I'm looking to restocc my 56 gal for more vibrant complimentary colors
and i know that Demasoni's and Yellow Labs compliment each other really
well, but are they really that much of a hassle as far as aggression goes?
Also is there any good color Mbuna's that can fit well with this mix?? I really
appreciate some opinions and advice for this topic because I'm really looking
into it so thanks much.


----------



## Joea (May 25, 2004)

They are easier to keep in larger numbers. The larger the group, generally the less aggressive they are. 12 is a good start.
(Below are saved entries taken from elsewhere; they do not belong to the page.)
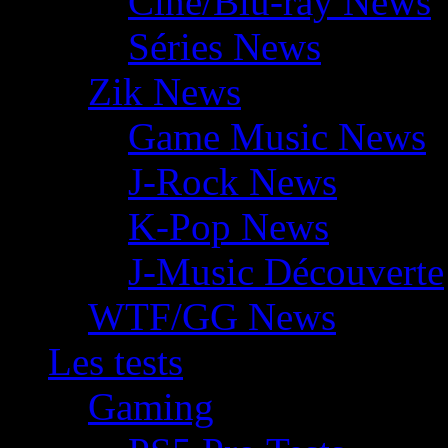
Ciné/Blu-ray News
Séries News
Zik News
Game Music News
J-Rock News
K-Pop News
J-Music Découverte
WTF/GG News
Les tests
Gaming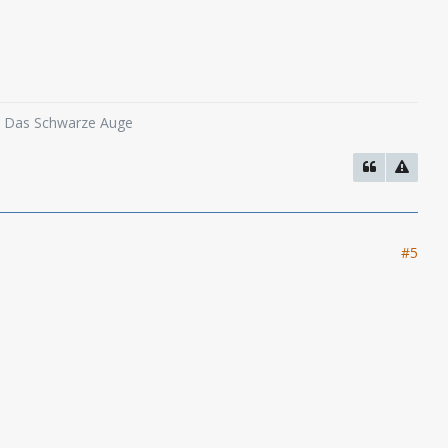
o, Das Schwarze Auge
#5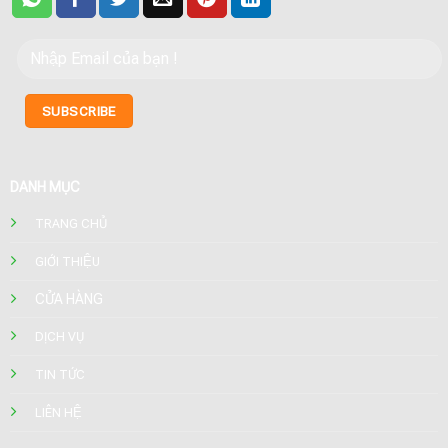
DANH MỤC
TRANG CHỦ
GIỚI THIỆU
CỬA HÀNG
DỊCH VỤ
TIN TỨC
LIÊN HỆ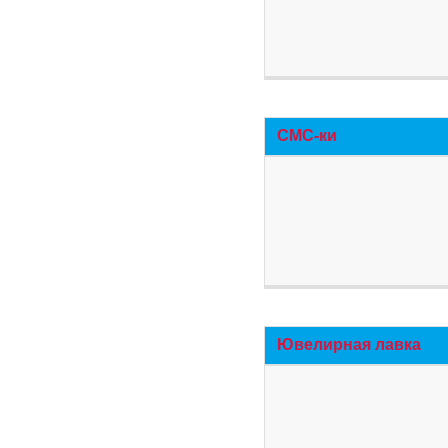
СМС-ки
Ювелирная лавка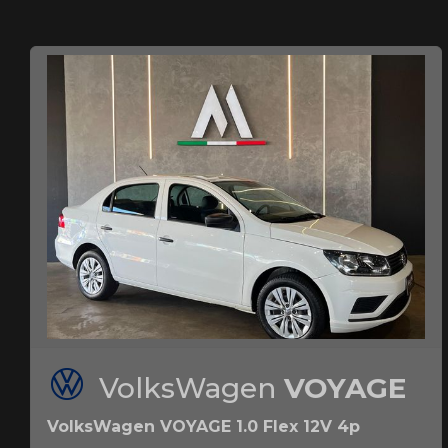
VolksWagen
VOYAGE
VolksWagen VOYAGE 1.0 Flex 12V 4p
What are the dimensions of the tank?


----------



## LabLoVer1 (Apr 23, 2008)

the dimensions are as follow: 36" x 15" x 24" 
i was just curious because i want to make the right
decision and want to know what I am getting into.


----------



## Joea (May 25, 2004)

I would start with 15 _Ps. demasoni_ and 6 to 8 _L. caeruleus_. Provide a lot of rock work (pile it nearly to the top) for them to live in and you should be fine.


----------



## Whitespy9 (Oct 8, 2007)

I have 8 demasoni and 5 labs in my 36 x 12 x 17 and they are so easy to keep. 
They are always busy doing something and anytime someone walks up to the tank they all form into a pack and start buzzing around together. Makes great for :drooling: and opcorn:. I love them!


----------



## swimalong (Feb 9, 2008)

a question on this topic: would you be able to keep these numbers when they are full grown? how big do these guys get?


----------



## Joea (May 25, 2004)

swimalong said:


> a question on this topic: would you be able to keep these numbers when they are full grown? how big do these guys get?


_Ps. demasoni_ males rarely top 4 inches, 3 to 3 and half is normal. Females are usually a bit smaller. _L. caeruleus_ shouldn't get much larger than 4 inches but they can be voracious eaters and can easily reach between 5 and 6 inches.


----------